[Saved data entries]
···
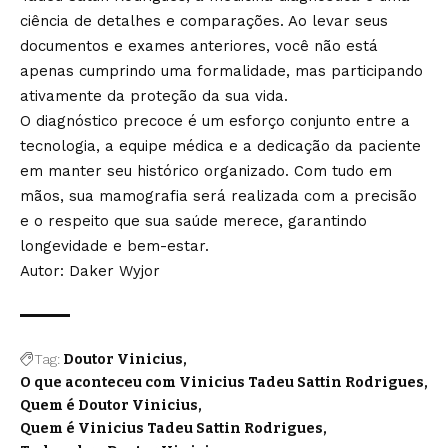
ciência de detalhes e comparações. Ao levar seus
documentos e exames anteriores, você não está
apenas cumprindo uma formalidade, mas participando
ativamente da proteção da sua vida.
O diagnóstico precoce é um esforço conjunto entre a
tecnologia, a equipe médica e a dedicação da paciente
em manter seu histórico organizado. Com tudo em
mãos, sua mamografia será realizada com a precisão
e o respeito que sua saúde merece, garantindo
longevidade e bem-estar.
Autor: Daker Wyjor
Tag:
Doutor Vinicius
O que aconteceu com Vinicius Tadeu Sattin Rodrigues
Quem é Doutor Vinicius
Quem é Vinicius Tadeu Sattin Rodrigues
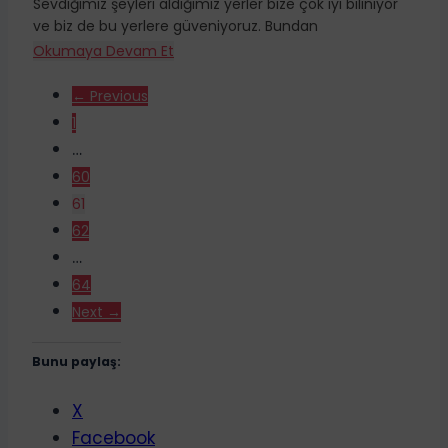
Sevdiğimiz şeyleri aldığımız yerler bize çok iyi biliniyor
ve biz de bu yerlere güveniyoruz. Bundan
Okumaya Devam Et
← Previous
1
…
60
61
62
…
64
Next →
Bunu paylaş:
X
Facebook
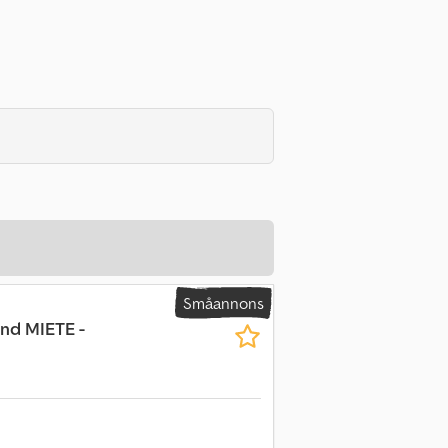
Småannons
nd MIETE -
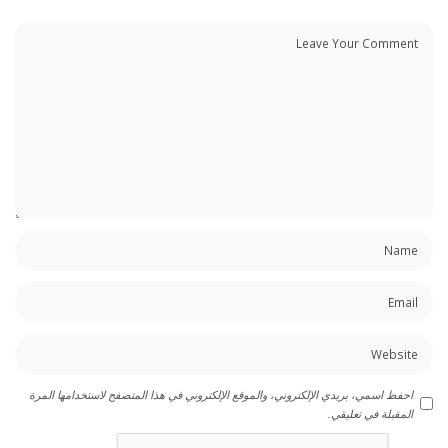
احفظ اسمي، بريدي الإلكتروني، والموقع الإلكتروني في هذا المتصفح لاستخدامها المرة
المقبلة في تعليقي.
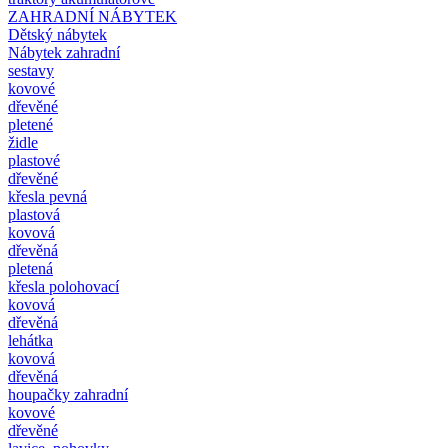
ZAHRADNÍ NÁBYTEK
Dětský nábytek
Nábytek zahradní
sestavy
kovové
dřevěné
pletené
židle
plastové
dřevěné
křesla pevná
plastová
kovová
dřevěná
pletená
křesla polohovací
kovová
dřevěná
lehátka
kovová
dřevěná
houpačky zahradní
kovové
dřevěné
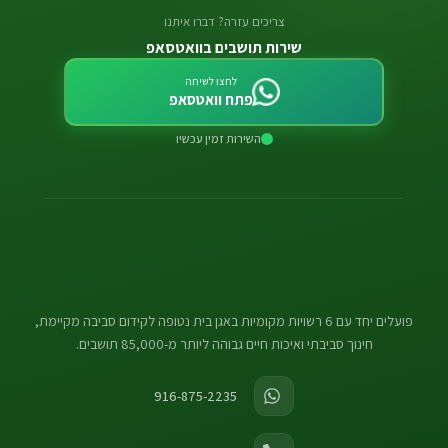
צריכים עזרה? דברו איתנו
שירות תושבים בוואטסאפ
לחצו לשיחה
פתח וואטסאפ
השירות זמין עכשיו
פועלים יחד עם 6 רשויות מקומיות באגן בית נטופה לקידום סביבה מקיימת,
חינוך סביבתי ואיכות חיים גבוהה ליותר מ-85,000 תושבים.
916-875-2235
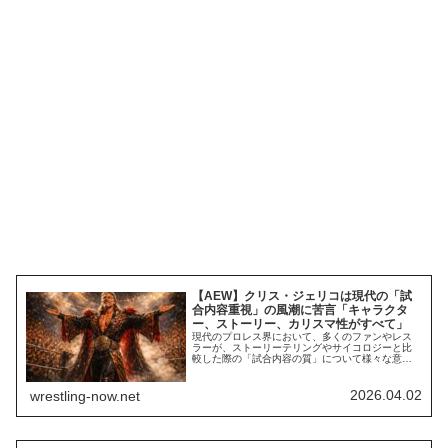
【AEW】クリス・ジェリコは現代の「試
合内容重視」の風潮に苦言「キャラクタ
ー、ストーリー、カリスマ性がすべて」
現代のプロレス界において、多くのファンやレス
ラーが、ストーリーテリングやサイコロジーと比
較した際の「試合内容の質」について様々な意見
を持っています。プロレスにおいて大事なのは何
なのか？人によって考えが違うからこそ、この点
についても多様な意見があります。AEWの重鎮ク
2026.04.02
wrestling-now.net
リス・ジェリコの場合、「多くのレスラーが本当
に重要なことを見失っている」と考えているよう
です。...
···
Task item –
Return every line above word for word, minus images.

Solution for this task –
ciência de detalhes e comparações. Ao levar seus
documentos e exames anteriores, você não está
apenas cumprindo uma formalidade, mas participando
ativamente da proteção da sua vida.
O diagnóstico precoce é um esforço conjunto entre a
tecnologia, a equipe médica e a dedicação da paciente
em manter seu histórico organizado. Com tudo em
mãos, sua mamografia será realizada com a precisão
e o respeito que sua saúde merece, garantindo
longevidade e bem-estar.
Autor: Daker Wyjor
Tag:
Doutor Vinicius
O que aconteceu com Vinicius Tadeu Sattin Rodrigues
Quem é Doutor Vinicius
Quem é Vinicius Tadeu Sattin Rodrigues
Sevdiğimiz şeyleri aldığımız yerler bize çok iyi biliniyor
ve biz de bu yerlere güveniyoruz. Bundan
Okumaya Devam Et
← Previous
1
…
60
61
62
…
64
Next →
Bunu paylaş:
X
Facebook
Småannons
nd MIETE -
احفظ اسمي، بريدي الإلكتروني، والموقع الإلكتروني في هذا المتصفح لاستخدامها المرة
المقبلة في تعليقي.
ZAHRADNÍ NÁBYTEK
Dětský nábytek
Nábytek zahradní
sestavy
kovové
dřevěné
pletené
židle
plastové
dřevěné
křesla pevná
plastová
kovová
dřevěná
pletená
křesla polohovací
kovová
dřevěná
lehátka
kovová
dřevěná
houpačky zahradní
kovové
dřevěné
צריכים עזרה? דברו איתנו
שירות תושבים בוואטסאפ
לחצו לשיחה
פתח וואטסאפ
השירות זמין עכשיו
פועלים יחד עם 6 רשויות מקומיות באגן בית נטופה לקידום סביבה מקיימת,
חינוך סביבתי ואיכות חיים גבוהה ליותר מ-85,000 תושבים.
916-875-2235
【AEW】クリス・ジェリコは現代の「試
合内容重視」の風潮に苦言「キャラクタ
ー、ストーリー、カリスマ性がすべて」
現代のプロレス界において、多くのファンやレス
ラーが、ストーリーテリングやサイコロジーと比
較した際の「試合内容の質」について様々な意見
を持っています。プロレスにおいて大事なのは何
なのか？人によって考えが違うからこそ、この点
についても多様な意見があります。AEWの重鎮ク
2026.04.02
wrestling-now.net
リス・ジェリコの場合、「多くのレスラーが本当
に重要なことを見失っている」と考えているよう
です。...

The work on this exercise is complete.